Correcting the Record on Joe O'Donnell

By relying exclusively on the single New York Times piece, this blog was one of the ones to get it wrong.

On August 14 this blog noted the passing of Joe O'Donnell, a photographer from Nashville credited with taking one of the most enduring photographs of John F. Kennedy Jr. saluting his father's coffin, as well as some of the first photos after the nuclear bombings of Japan. The post relied exclusively on a New York Times obituary that now appears to be highly dubious. Subsequent reporting by Marianne Fulton at the Digital Journalist and former UPI press photographers has turned up convincing evidence that O'Donnell may have appropriated photos by others and benefited from their sale.

That appears to be the case with the John John photo, which, as several former UPI staffers attest, was actually taken by Stanley Stearns. After a long and careful analysis of photos O'Donnell claimed to have taken mixed with testimony from Stearns and other former UPI staffers, Fulton concludes:

"Apparently an unknown press photographer took it upon himself to re-present well-known pictures made by known photographers for his own benefit and glory.
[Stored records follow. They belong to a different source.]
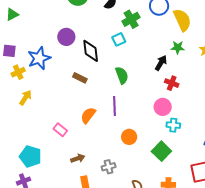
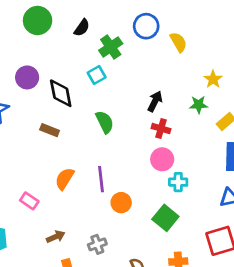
yellow semicircle: (182, 20) -> (178, 42), size x0.7
green star: (178, 47) -> (199, 105), moved
red cross: (172, 83) -> (161, 129), moved
purple line: (114, 106) -> (101, 179), moved

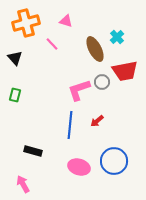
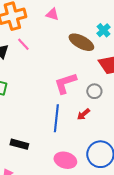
pink line: (52, 44) -> (23, 44), moved
brown ellipse: (95, 49) -> (81, 42), turned -35
gray circle: (102, 82) -> (94, 91), moved

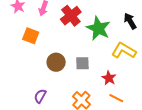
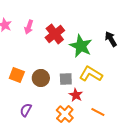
orange square: (31, 36) -> (17, 75), moved
yellow L-shape: (124, 51) -> (91, 74), moved
red star: (109, 78) -> (76, 95), moved

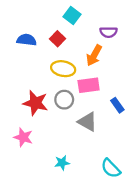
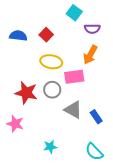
cyan square: (72, 16) -> (74, 13), moved
orange arrow: (94, 55) -> (90, 55), moved
blue rectangle: (117, 105) -> (96, 117), moved

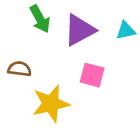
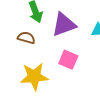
brown semicircle: (20, 69) -> (26, 38), moved

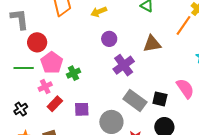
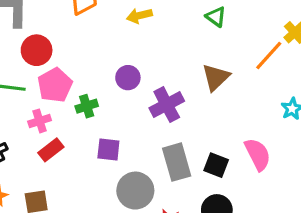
purple circle: (109, 39) -> (128, 78), moved
brown triangle: (152, 44) -> (216, 77), turned -42
gray rectangle: (135, 100) -> (177, 162), turned 30
purple square: (82, 109) -> (108, 150), moved

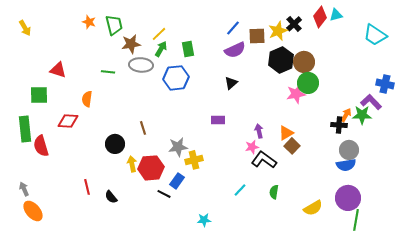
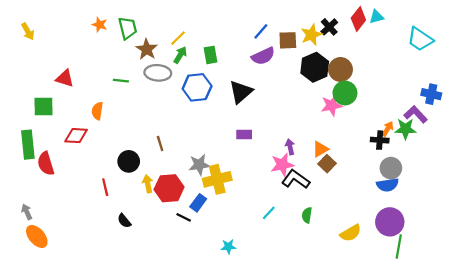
brown star: (131, 44) -> (147, 49), turned -30
black triangle: (231, 83) -> (241, 92), moved, size x1.6
pink star: (252, 147) -> (282, 165), size x1.5
yellow cross: (194, 160) -> (217, 179), size x1.4
red line: (87, 187) -> (105, 187), moved

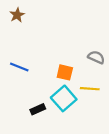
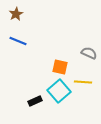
blue line: (19, 67) -> (18, 41), moved

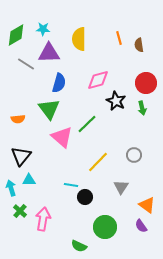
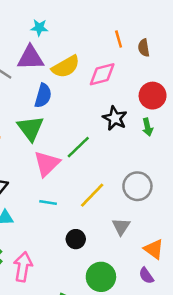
cyan star: (43, 29) -> (39, 28), moved
yellow semicircle: (79, 39) -> (66, 67), moved, turned -120
pink diamond: (98, 80) -> (102, 74), moved
pink triangle: (62, 137) -> (47, 164), turned 35
gray circle: (134, 155) -> (137, 186), size x1.5
cyan line: (71, 185) -> (48, 203), moved

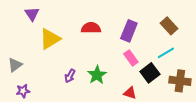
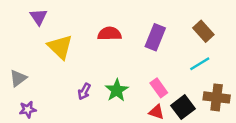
yellow triangle: (50, 39) -> (60, 47), turned -45
pink rectangle: (131, 58) -> (159, 88), moved
black square: (150, 73) -> (183, 107), moved

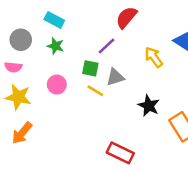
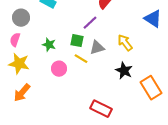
green star: (56, 46) -> (49, 45), moved
yellow arrow: (154, 57) -> (125, 43), moved
pink semicircle: (13, 67) -> (15, 40), turned 104
pink circle: (57, 85) -> (59, 69), moved

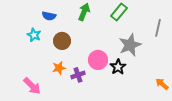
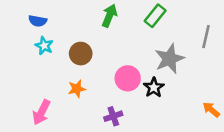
blue semicircle: (49, 16) -> (38, 21), moved
purple cross: (78, 75) -> (113, 116), moved
pink arrow: (32, 86) -> (42, 112), turned 72

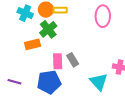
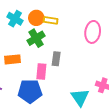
orange rectangle: (32, 44) -> (13, 59), moved
gray rectangle: (73, 60) -> (56, 59), moved, turned 32

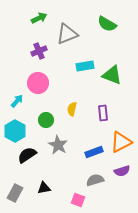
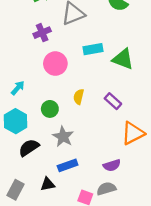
pink circle: (38, 83) -> (55, 64), moved
purple rectangle: (103, 113) -> (113, 101), turned -42
blue rectangle: (94, 152) -> (68, 165), moved
purple semicircle: (122, 171) -> (112, 165), moved
gray semicircle: (95, 180) -> (106, 189), moved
He took credit for others' photographs in writing and during interviews. This was not a mistake of memory; it was intentional."

By relying exclusively on the single New York Times piece, this blog was one of the ones to get it wrong.

As for Fulton's piece, it goes a long way towards setting the record straight, and this is indeed a bizarre story. But now yet another article sheds even more light on the subject. Editor & Publisher's Greg Mitchell contacted O'Donnell's son, J. Tyge O'Donnell, who disputes some of the accusations in Fulton's piece while explaining that his father's Alzheimer's may have contributed to his confusion over which photos were his. So when Fulton states flatly that "This was not a mistake of memory; it was intentional," has she herself gone too far?